AI, like every powerful tool, deserves scrutiny. It also deserves honesty. Where there is concern, we should voice those concerns, but we should do all we can to fully understand before we give into fear. The big AI companies have much to account for and it’s good to hold them accountable, but we must do so based upon facts and research. If they abuse their environmental footprint, we should call them out on this. The US has largely left the industry unregulated while much of the world is putting it under much more scrutiny. We should encourage scrutiny based upon verifiable research.
This is a good reminder that stewardship is not rejecting innovation out of fear. Stewardship is telling the truth about the world the God of the Bible entrusted to us, even when that truth is more complex than a viral talking point.




Regarding the topic of the article, you've hit on a really crucial point about the narrative around AI's environmental impact. How do we, as educators and informed individuals, best combat these viral talking points and bridge the gap between complex infrastructure and public understanding? Your insight into 'fear travels faster then context' is spot on.
I was recently posed this same question and TBH hadn't researched environmental impacts.
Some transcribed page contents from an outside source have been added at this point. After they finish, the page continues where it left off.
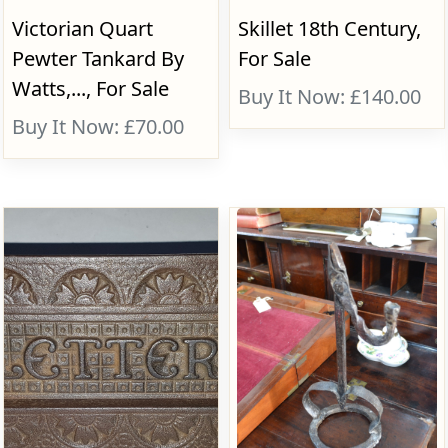
Victorian Quart
Skillet 18th Century,
Pewter Tankard By
For Sale
Watts,..., For Sale
Buy It Now: £140.00
Buy It Now: £70.00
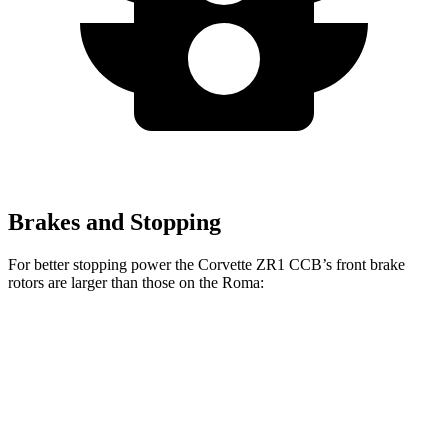
Brakes and Stopping
For better stopping power the Corvette ZR1 CCB’s front brake
rotors are larger than those on the Roma:
Corvette ZR1 CCB
Roma
Front Rotors
16.5 inches
15.3 inches
Rear Rotors
16.5 inches
14.2 inches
On the spot, I took it an entirely different direction:
When assessing environmental impact, we have to ask ourselves what the alternative is. It's not just "AI vs nothing." If AI is a more efficient way to achieve a goal, then its environmental impact should be weighed against the alternative way of achieving that goal. If AI makes me 50% more efficient at writing an article, then I write it for less time and my computer consumes less energy in doing so.
Or, if the alternative to generating an image with AI is hiring a photographer and models and traveling to a remote location for a photo shoot, isn't this AI use case actually saving quite a bit of energy? This reasoning of course is case-by-case, but the point remains: people can't just point to the downside w/o considering the alternative. And when they do, they may find their argument nullified or even goes the opposite direction.
I would therefore posit that the use of AI, if used wisely, can actually *decrease* overall energy consumption for the same output. Or, if we so choose, increase overall output with that additional time.